An open API service indexing awesome lists of open source software.

https://github.com/yanorei32/winrt-tts-server

A simple Web Based Windows Runtime (WinRT) Speech Synthesis API
https://github.com/yanorei32/winrt-tts-server

api rust speechsynthesisapi text-to-speech tts web winrt

Last synced: 2 months ago
JSON representation

A simple Web Based Windows Runtime (WinRT) Speech Synthesis API

Awesome Lists containing this project

README

          

# winrt-tts-server

This is a lightweight web server designed for speech synthesis using the Windows Runtime (WinRT) Speech Synthesis API, providing a simple HTTP interface for text-to-speech generation on Windows.

## Features

- 🗣️ **Native Windows TTS**
Utilizes the Windows Runtime Speech Synthesis API to generate natural-sounding speech using built-in Windows voices.

- 🔊 **Simple API Design**
Offers a minimal HTTP API for generating speech with support for volume, speed, and pitch control.

- 📦 **WAV File Output**
Returns synthesized speech as a WAV file in the HTTP response.

- 🎛️ **Voice Parameter Control**
Supports adjusting volume, speaking rate, and pitch through the `SpeechSynthesizer.Options` API.

## Use Case

Primarily intended for integration with Discord bots, automation tools, or applications requiring TTS capabilities on Windows without GUI interaction.

## API Details

### `GET /api/voices`

This endpoint returns a list of available voice profiles that can be used with the TTS engine.

#### Response

The response is a JSON array of voice objects.
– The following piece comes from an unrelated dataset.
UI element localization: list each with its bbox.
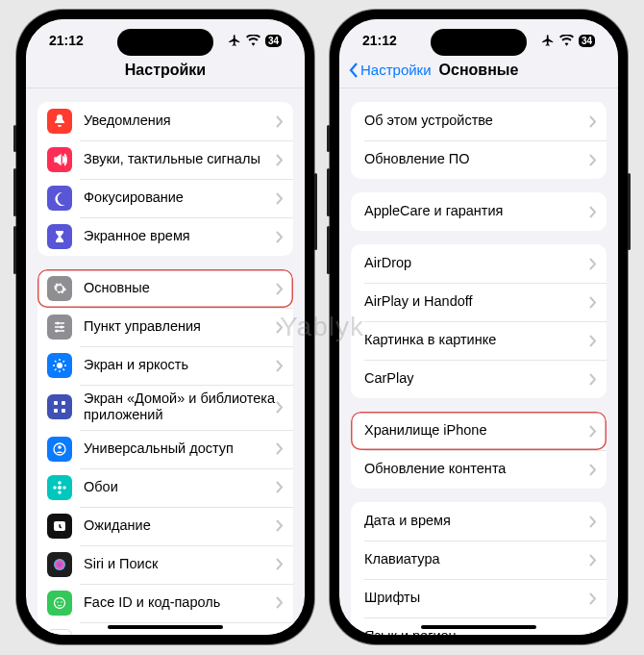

Each object contains:

- `id` *(string)*: A unique identifier for the voice.
- `display_name` *(string)*: The display name of the voice.
- `language` *(string)*: The language code of the voice (e.g., "en-US", "ja-JP").
- `description` *(string)*: The description of the voice.
- `gender` *(string)*: The gender of the voice. ("Male" or "Female").

### `POST /api/tts`

This endpoint generates speech audio from the provided text and voice parameters.

#### Request

The request must be a JSON object with the following fields:

- `text` *(string)*: The input text to be synthesized.
- `voice_id` *(string)*: The identifier of the voice to use.
- `audio_volume` *(number)* *(optional)*: Controls loudness (0.0 - 1.0, default 1.0).
- `speaking_rate` *(number)* *(optional)*: Adjusts speaking rate (0.5 - 6.0, default 1.0).
- `audio_pitch` *(number)* *(optional)*: Modifies pitch (0.0 - 2.0, default 1.0).

#### Response

- `200 OK`: Returns a WAV file containing the synthesized speech.
- `500 INTERNAL_SERVER_ERROR`: Returns a plain-text error message.

## Configuration

You can configure the server using command-line arguments.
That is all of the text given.